== TASK REQUIREMENTS ==
Here the job is to transcribe the data exactly while omitting the images.

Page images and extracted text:
☆ ☆ ☆ ☆

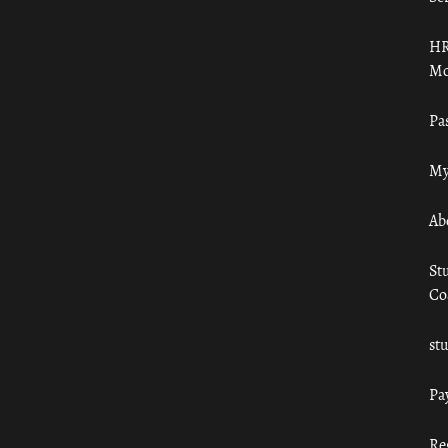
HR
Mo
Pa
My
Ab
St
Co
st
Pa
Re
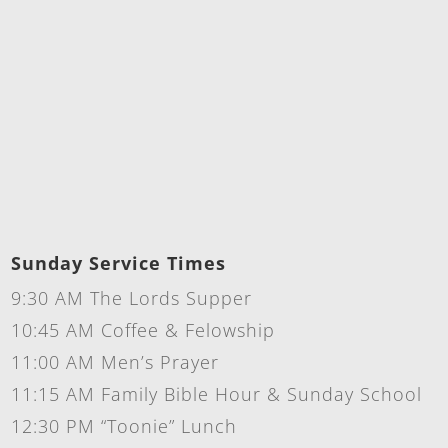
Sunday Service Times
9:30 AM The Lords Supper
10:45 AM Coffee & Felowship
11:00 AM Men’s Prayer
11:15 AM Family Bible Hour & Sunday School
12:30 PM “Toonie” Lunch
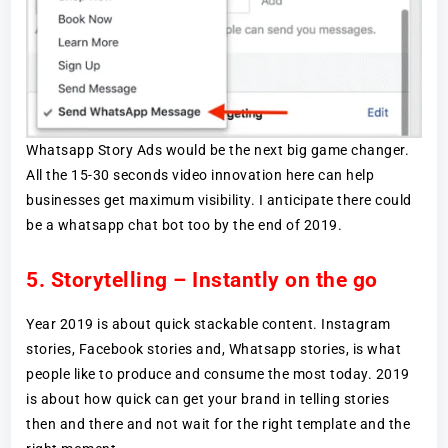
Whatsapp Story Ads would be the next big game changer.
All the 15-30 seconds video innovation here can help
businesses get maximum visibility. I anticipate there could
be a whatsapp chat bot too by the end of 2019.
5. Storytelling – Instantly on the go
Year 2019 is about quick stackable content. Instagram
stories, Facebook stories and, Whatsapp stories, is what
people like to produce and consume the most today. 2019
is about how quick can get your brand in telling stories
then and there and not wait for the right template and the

☆ ☆ ☆ ☆

== RESULT BELOW ==
HR
Mo
Pa
My
Ab
St
Co
st
Pa
Re
Sunday Service Times
9:30 AM The Lords Supper
10:45 AM Coffee & Felowship
11:00 AM Men’s Prayer
11:15 AM Family Bible Hour & Sunday School
12:30 PM “Toonie” Lunch
Whatsapp Story Ads would be the next big game changer.
All the 15-30 seconds video innovation here can help
businesses get maximum visibility. I anticipate there could
be a whatsapp chat bot too by the end of 2019.
5. Storytelling – Instantly on the go
Year 2019 is about quick stackable content. Instagram
stories, Facebook stories and, Whatsapp stories, is what
people like to produce and consume the most today. 2019
is about how quick can get your brand in telling stories
then and there and not wait for the right template and the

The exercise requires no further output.